アストラーダ殿下がくすくすと笑い声をたてた。
「それこそが難しいよね。そうなってくると、キャスが誰を選ぶのか、それとも、誰も選ばないのか、興味が湧くね」
「どうなのだ」、と王妃様から微笑みながら問われる。
「そう言われましても……」
正直に言えば、この場にいる人達は皆、魅力的だ。
ランディさんもスレイヴさんも、恋人だったら大切にして貰えるだろうし、毎日が愉しいだろう。でも、旦那さんにするなら、ウェンゼルさんが良いな、と思う。ふられちゃったけれど。きっと、何があっても、面倒みて貰えそうだから。きっと、現実的に、一番、必要なところで助けてくれそうだから。陛下は……論外。好き嫌いは別にして、女王陛下と気まずくなりたくないからな。
でも、なんとなく、それでも落ち着かない気になるのは、空の色の瞳を持つ人が、どうしても目に入ってくるから。
私の本当の名前を呼ぶ、唯一の人。
あれ以来、一度も呼んで貰ってはいないが、また、その声で呼んでくれないかな、と会えばいつも何処かで期待している。
私の立場が変わったせいで、同じフロアにいても滅多に顔を合わせなくなってしまったけれど、こうして偶に顔を合わせても、以前の様な錆びた味が口に溜る事はなくなった。その代わり、鐘の下で泣いている私を抱き締めてくれた、温もりと強さが蘇る気分を味わう。
これを恋と呼ぶのか、というと、少し違う気がする。
たとえば、温もりを求めて飼い主の膝に乗りたがる猫の気分とはこんな感じかな、と想像したりする。
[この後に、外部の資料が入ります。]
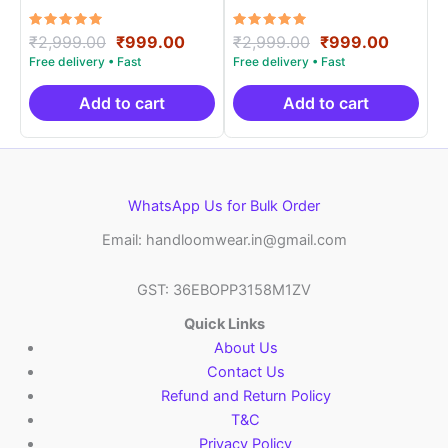
Materials -SIDM0017
Materials -SIDM0021
Rated
Original
Current
Rated
Original
Curren
₹
2,999.00
₹
999.00
₹
2,999.00
₹
999.00
5.00
5.00
price
price
price
price
out of 5
out of 5
was:
is:
was:
is:
₹2,999.00.
₹999.00.
₹2,999.00.
₹999.0
Add to cart
Add to cart
WhatsApp Us for Bulk Order
Email: handloomwear.in@gmail.com
GST: 36EBOPP3158M1ZV
Quick Links
About Us
Contact Us
Refund and Return Policy
T&C
Privacy Policy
向こうも私に対して、何か思うところは感じるのだが、やはり、それも、手慰みに猫をかまうそれに似ている気がする。
私の事をどう思っているなんて死んでも口にしなさそうだし、コランティーヌ妃の事を思えば、自分でもよく分かっていないのかもしれない。私と同じように。
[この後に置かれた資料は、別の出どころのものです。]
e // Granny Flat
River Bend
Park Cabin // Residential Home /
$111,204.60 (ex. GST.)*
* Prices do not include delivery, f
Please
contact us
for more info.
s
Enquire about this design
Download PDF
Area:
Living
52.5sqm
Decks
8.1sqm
そこに情が動いているのは確かなのだが、およそ、人同士の感情とはズレた、なんだかとても変な感じだ。
ずっと、このままなのか。それとも、いつか、ちゃんと人同士が対するそれに変わっていったりするのだろうか?
よく分からない。
うーん……
首を傾げながら、秋晴れの空を眺める。
高く澄みきって、どこまでも続く空。
そこには歪みもなにも見えない。落ちてくる気配は何処にもない。
それに、私は安心する。
「次の季節を迎えれば、また気持ちも変わって来ような」
王妃様は言った。
「ランデルバイアの冬は長い。雪に埋もれ、厳しい寒さが続く。その中ではさして何もする事もなく、時間だけはたっぷりとあるからな。温もりが恋しくもなろうよ」
その言葉に周囲を見回せば、皆が、私を見て微笑んでいた。
……私が答えを出したのは、もう少し経ってから。その国で初めて迎えた季節のことだった。